Apesar de ser considerada uma das malformações congênitas mais comuns, ocorrendo, segundo estatísticas mundiais, em 1 a cada 1000 bebês nascidos, a ciência ainda não sabe exatamente quais genes resultam a deformidade. “As causas não são definidas, mas sabemos que há o fator hereditário: se o pai ou a mãe da criança teve PTC, a criança tem maior chance de ter”, explica Carolina Santini, ortopedista pediátrica e neuro-ortopedista.

Atenção para o ultrassom!

O PTC costuma ser identificado ainda durante a gestação, através das ultrassonografias. “É possível diagnosticar antes do nascimento, sim, mas a ecografia é um exame que depende de quem faça, então é importante buscar um ecografista que saiba localizar este problema no exame, com medidas e outros meios”, alerta Carolina.
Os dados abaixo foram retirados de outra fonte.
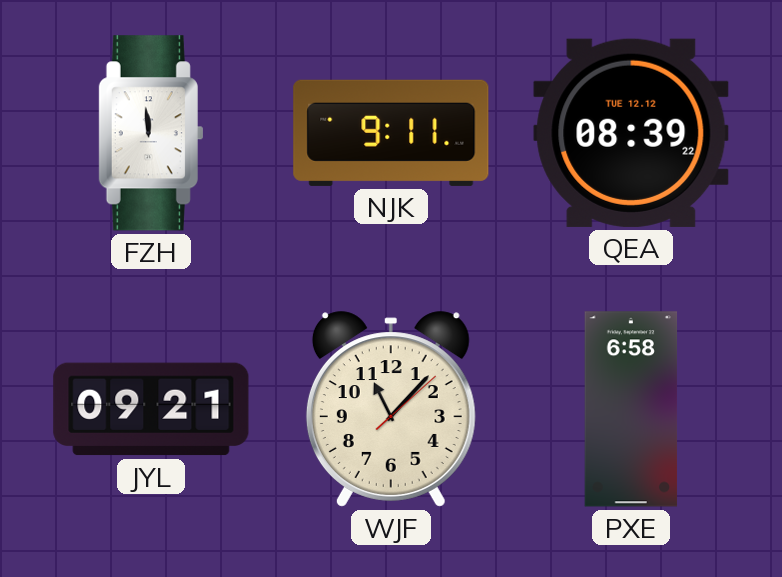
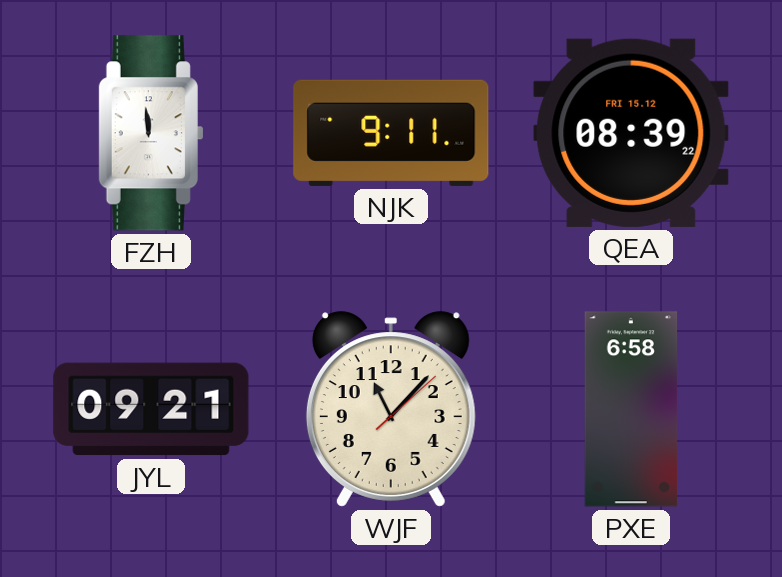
QEA date: TUE 12.12 -> FRI 15.12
Quando o problema é diagnosticado, os pais já podem agendar com seu ortopedista e pediatra de confiança para receber orientações, tirar dúvidas e já ter informações sobre o plano de tratamento. 

“Quando o bebê nasce, o diagnóstico é feito ou confirmado através da análise da forma e flexibilidade do pé. Exames de imagem, raramente são necessários”, completa Roberta.

De acordo com a posição e flexibilidade encontradas no pezinho, a alteração pode ser apenas postural e se corrigirá espontaneamente (pé torto postural). No entanto, se o diagnóstico de pé torto congênito for confirmado, o tratamento precisa ser iniciado.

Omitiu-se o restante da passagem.